*PROBLEM DESCRIPTION*
After locating the line with "formations des appareils." in the data that follows, return it and every later line exactly, up to and including the line with "y eventos que".

*MATERIAL PROVIDED*
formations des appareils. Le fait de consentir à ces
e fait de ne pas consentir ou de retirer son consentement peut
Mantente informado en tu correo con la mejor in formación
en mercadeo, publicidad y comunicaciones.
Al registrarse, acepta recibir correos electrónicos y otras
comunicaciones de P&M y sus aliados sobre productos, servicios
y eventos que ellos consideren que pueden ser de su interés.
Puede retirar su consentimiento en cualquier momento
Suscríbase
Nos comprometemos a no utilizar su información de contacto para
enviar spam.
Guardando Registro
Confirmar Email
...
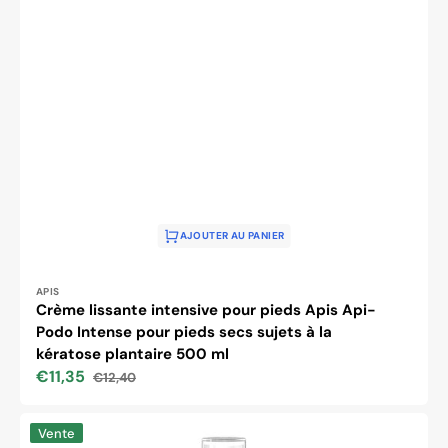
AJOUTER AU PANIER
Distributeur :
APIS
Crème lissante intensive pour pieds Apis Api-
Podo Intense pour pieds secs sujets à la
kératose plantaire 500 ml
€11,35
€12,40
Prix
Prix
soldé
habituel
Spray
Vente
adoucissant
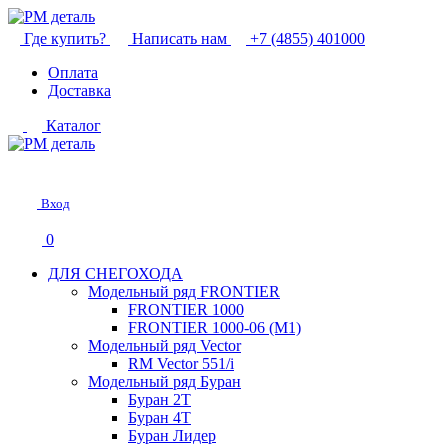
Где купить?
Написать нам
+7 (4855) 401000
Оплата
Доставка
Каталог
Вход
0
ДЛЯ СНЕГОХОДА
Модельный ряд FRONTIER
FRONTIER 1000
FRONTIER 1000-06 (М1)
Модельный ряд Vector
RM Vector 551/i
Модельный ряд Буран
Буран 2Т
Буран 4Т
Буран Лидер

*ANSWER BOX*
formations des appareils. Le fait de consentir à ces
e fait de ne pas consentir ou de retirer son consentement peut
Mantente informado en tu correo con la mejor in formación
en mercadeo, publicidad y comunicaciones.
Al registrarse, acepta recibir correos electrónicos y otras
comunicaciones de P&M y sus aliados sobre productos, servicios
y eventos que ellos consideren que pueden ser de su interés.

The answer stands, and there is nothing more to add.